Freud, antes de perfilar el campo del psicoanálisis, en 1895, afirmó en su “Proyecto de una psicología para neurólogos” que “la arquitectura del sistema nervioso serviría al apartamiento y su función a la descarga.” Esta arquitectura se da a través de los ordenamientos de la forma. Por alguna razón, que probablemente tendría que ver con fracasos ambientales, el perverso no se somete a tales dependencias y cortes. Queda, por esto, en los lindes entre la atracción de la muerte y la presencia de la vida. Lo más propio de la perversión es, al decir de Chasseguet-Smirguel, el gozo en la mezcla de todo, de las generaciones, de los sexos, de los orificios del cuerpo. Las mezclas, tan lejos de los ideales cartesianos de mantenerse en ideas claras y distintas. El gozo en el pensar “todo mezclado”, como diría Guillén, implica la mezcla de la continuidad de la muerte con el placer de la diferenciación de la vida. “Uno mandando y otro mandado, todo mezclado”, dicen los versos.

Las diferencias, según lo planteado, hablan, entonces de sexualidad. La búsqueda de las mezclas señalan a la perversión. El riesgo de afirmar esto reside en considerar que un pensamiento que se asiente sobre la clasificación y la jerarquización de las ideas sea necesariamente, por su interés en distinguir, lo opuesto a lo perverso.

Es así la intimidad adulta la que permite que el “perverso polimorfo” que todos llevamos dentro se exprese plenamente y se dé la libertad de ser creativo e imaginativo en la conducta sexual. Sin embargo pareciera ser que lo que principalmente caracteriza esta intimidad es la posibilidad de satisfacer la pulsión muda y extremadamente egocéntrica considerando al otro como otro y no como un objeto de satisfacción y de descarga.

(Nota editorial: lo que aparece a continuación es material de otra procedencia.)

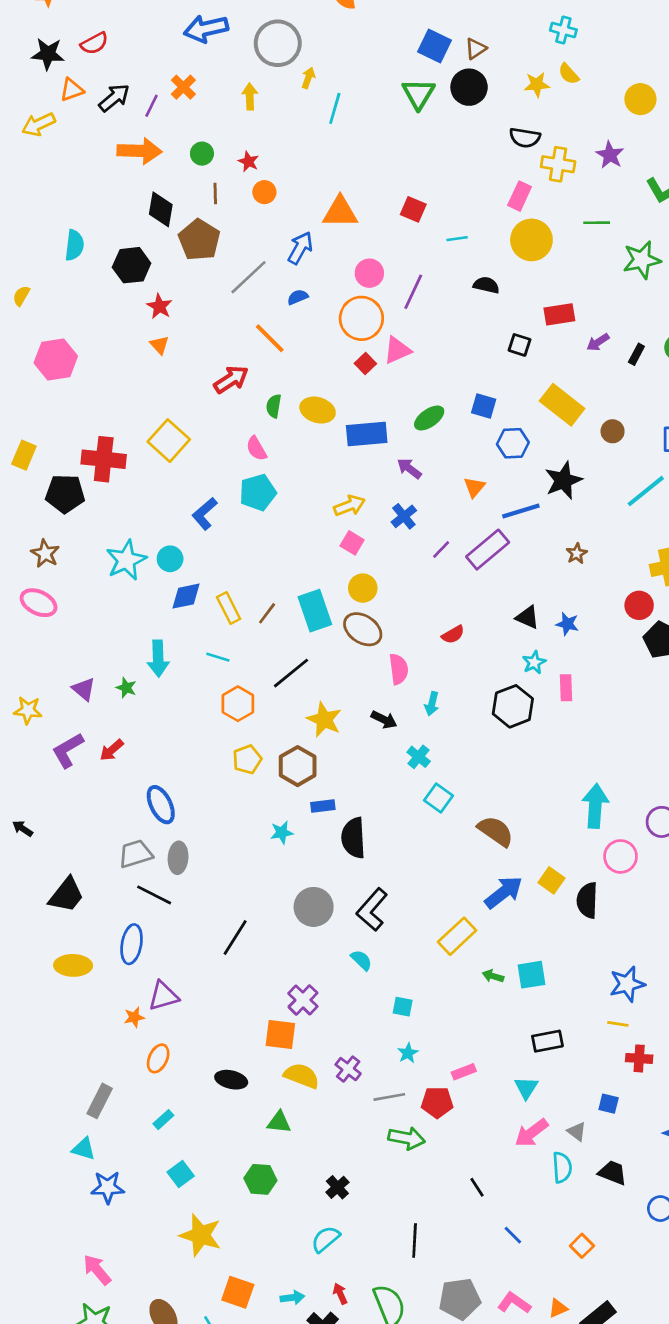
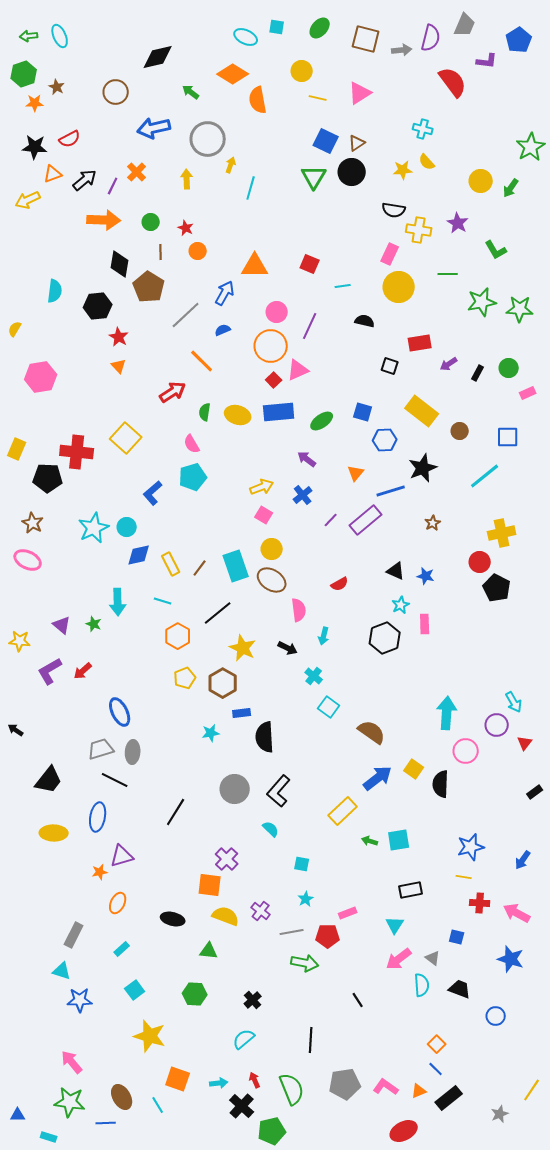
blue rectangle: (367, 434) -> (279, 412), moved
blue line: (513, 1235) -> (436, 1069), moved

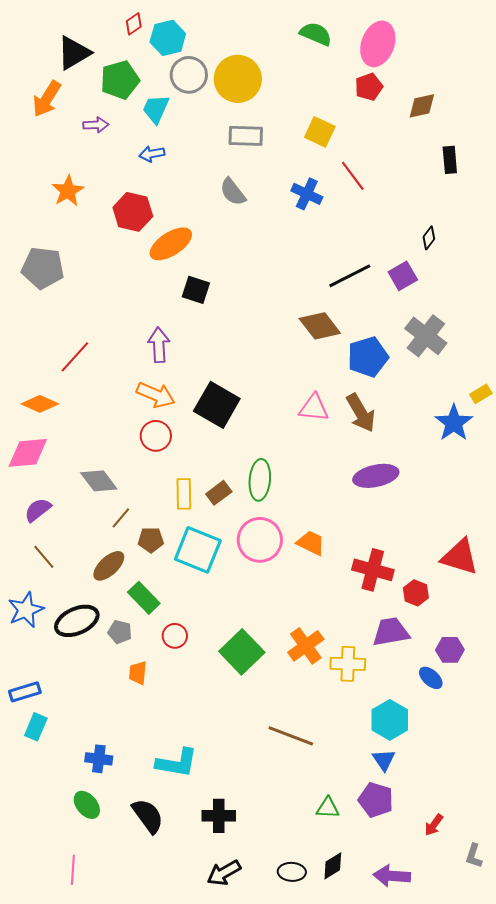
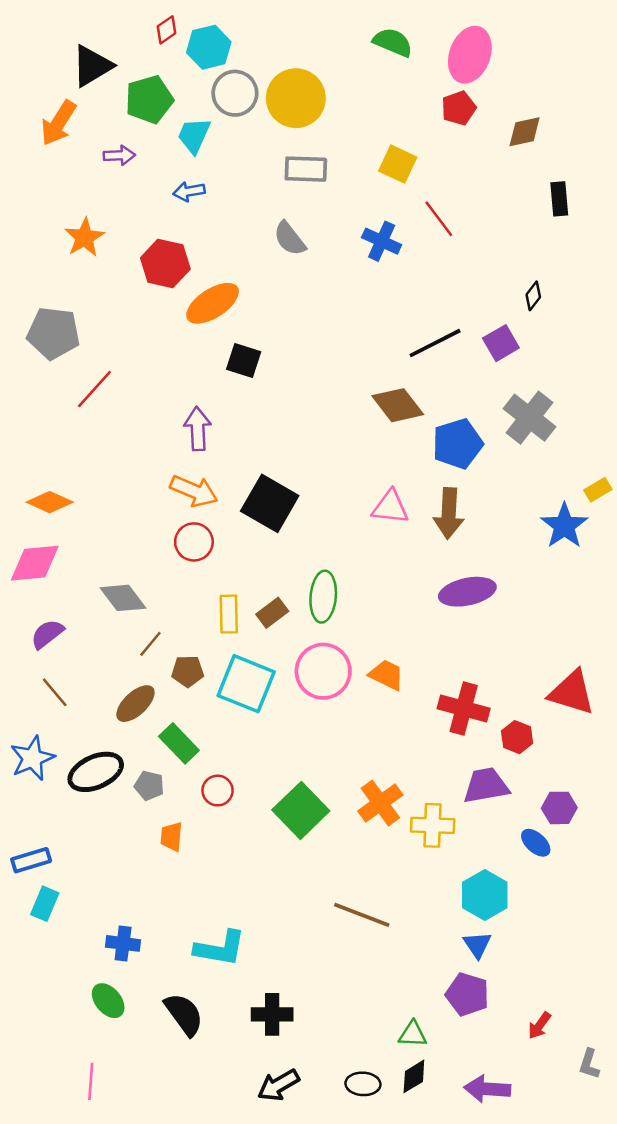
red line: (75, 357) -> (94, 389), moved
brown arrow: (361, 413) -> (449, 513), turned 33
green triangle: (328, 808) -> (413, 1034), moved

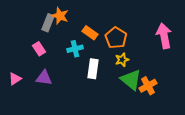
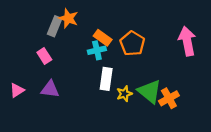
cyan cross: (75, 49) -> (97, 50), moved
yellow star: (122, 60) -> (124, 94), moved

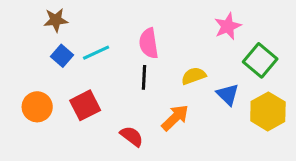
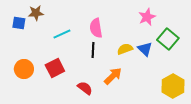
blue square: (62, 56) -> (19, 23), moved, turned -32
blue triangle: (228, 94) -> (145, 49), moved
yellow hexagon: (268, 111) -> (173, 86), moved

Sin embargo todo esto en la intimidad implica la posibilidad de asumir y expresar la polimorfía de una perversión de un modo adecuado. Se equivocaba Hartmann, en mi criterio, cuando decía que el objeto de estudio del psicoanálisis es la adaptación. Pero no me parece que se equivocaba al darle a la adaptación un sentido tan primordial en nuestra existencia.

El problema está en considerar cuán cerca está la adaptación de lo reprimido, lo que implica que somos adultos en tanto reprimidos. La intimidad como condición para no reprimirse. Sabemos que esto no es cierto. Estamos siempre, cuando nos asumimos como “normales”, sometido a una escala de valores que, sin duda tiene un sentido radical, pero que es apta para instituirse subrepticiamente como forma de la represión. Aún en la intimidad. El psicoanálisis como terapia debería lograr esta liberación.